Imbattersi in Becerrillo era particolarmente “traumatizzante”. Quando non era in tenuta da battaglia (già, ne aveva una tutta sua), si presentava come un grosso mastino dal manto rossastro. Il naso era nero come il carbone e gli occhi di un ocra acceso. La mascella, particolarmente sviluppata, ospitava denti affilati come rasoi. I componenti dell’esercito castigliano ne apprezzavano soprattutto la tenacia e la resistenza. Per i suoi servigi, gli veniva corrisposta una paga mensile (intascata dal proprietario). Un episodio in particolare che vede come protagonista Becerrillo è passato alla storia. A riportarlo in una lettera è anche lo stesso Vasco Núñez de Balboa (il quale adotterà un figlio di Becerrillo, noto come Leoncico, valoroso e leale al pari del padre).
L’episodio narrato vede un contingente spagnolo accamparsi nei pressi di un villaggio nativo catturato. Alcuni spagnoli, ritenendo opportuno dimostrare come il cane fosse ligio al dovere, costrinsero un’anziana a “fuggire”, così da scatenare la rincorsa dell’alano. In effetti Becerrillo partì spedito ma si bloccò di fronte all’ordine della donna, che lo fissava blaterando parole incomprensibili (per i soldati). Il cane si avvicinò alla persona e – questo riferiscono le cronache – le urinò accanto. Il gesto valse la libertà all’anziana, ma ciò non è assolutamente appurabile.

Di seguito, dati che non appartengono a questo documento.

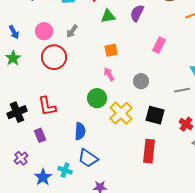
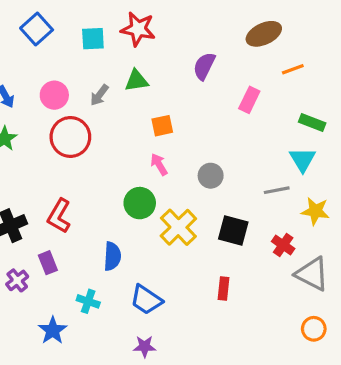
green triangle: (108, 16) -> (136, 81), moved
pink rectangle: (159, 45) -> (249, 100), moved
red L-shape: (47, 106) -> (59, 216), turned 40
red rectangle: (149, 151) -> (224, 288), size x0.6
purple cross: (21, 158) -> (17, 280), moved
blue trapezoid: (88, 158) -> (146, 300), moved
cyan cross: (65, 170) -> (88, 301), moved

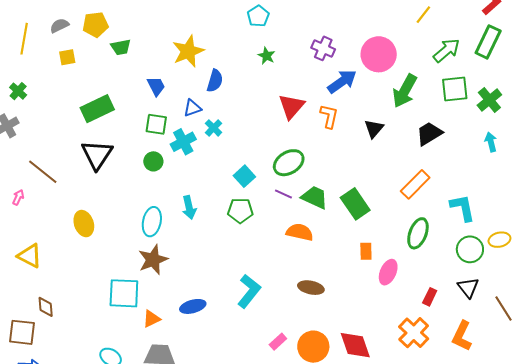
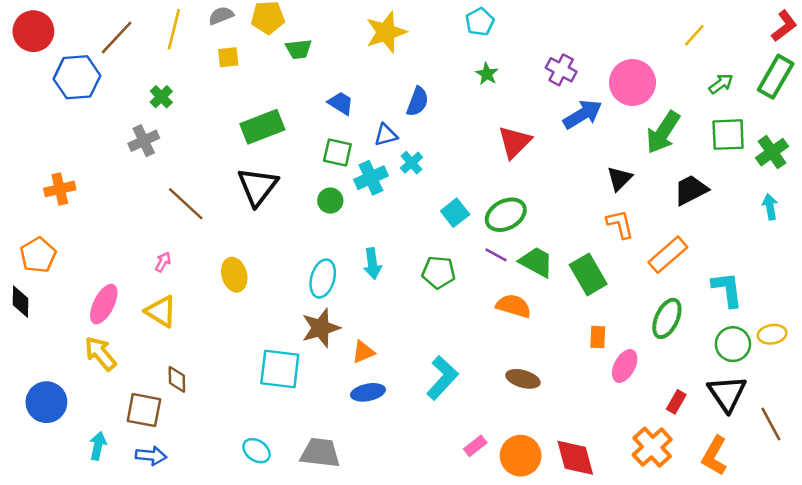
green arrow: (446, 50) -> (721, 84), size x0.7
yellow star: (188, 51) -> (386, 32), moved
blue trapezoid: (156, 86) -> (341, 103), turned -35
orange L-shape: (329, 116) -> (620, 224), moved, turned -30
cyan square: (244, 176) -> (455, 213), moved
pink arrow: (18, 197) -> (163, 262), moved
black triangle: (468, 288) -> (727, 393), size x1.4
orange triangle: (151, 319) -> (363, 352), moved

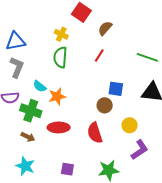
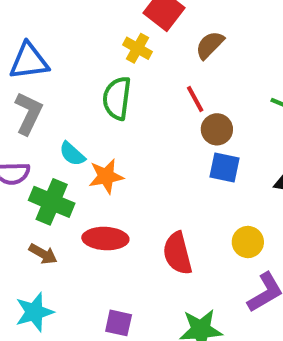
yellow cross: (61, 34) -> (138, 48), moved
red line: (99, 56) -> (195, 99), turned -64
brown circle: (105, 105) -> (217, 129), moved
cyan star: (25, 166) -> (34, 312), turned 30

Sebbene sulla dipartita del cane non ci siano informazioni precise, sembra che quest’ultimo sia morto dopo uno scontro con gli indigeni caraibici, dopo il 1514. Una freccia l’avrebbe trafitto all’altezza del costato. Restando sul campo dell’ipotetico, si pensa che gli spagnoli avessero mantenuto a lungo la riservatezza sulla tomba del cane, così da poter continuare a spaventare i nativi, spacciando altri alani per Becerrillo, temutissimo oramai.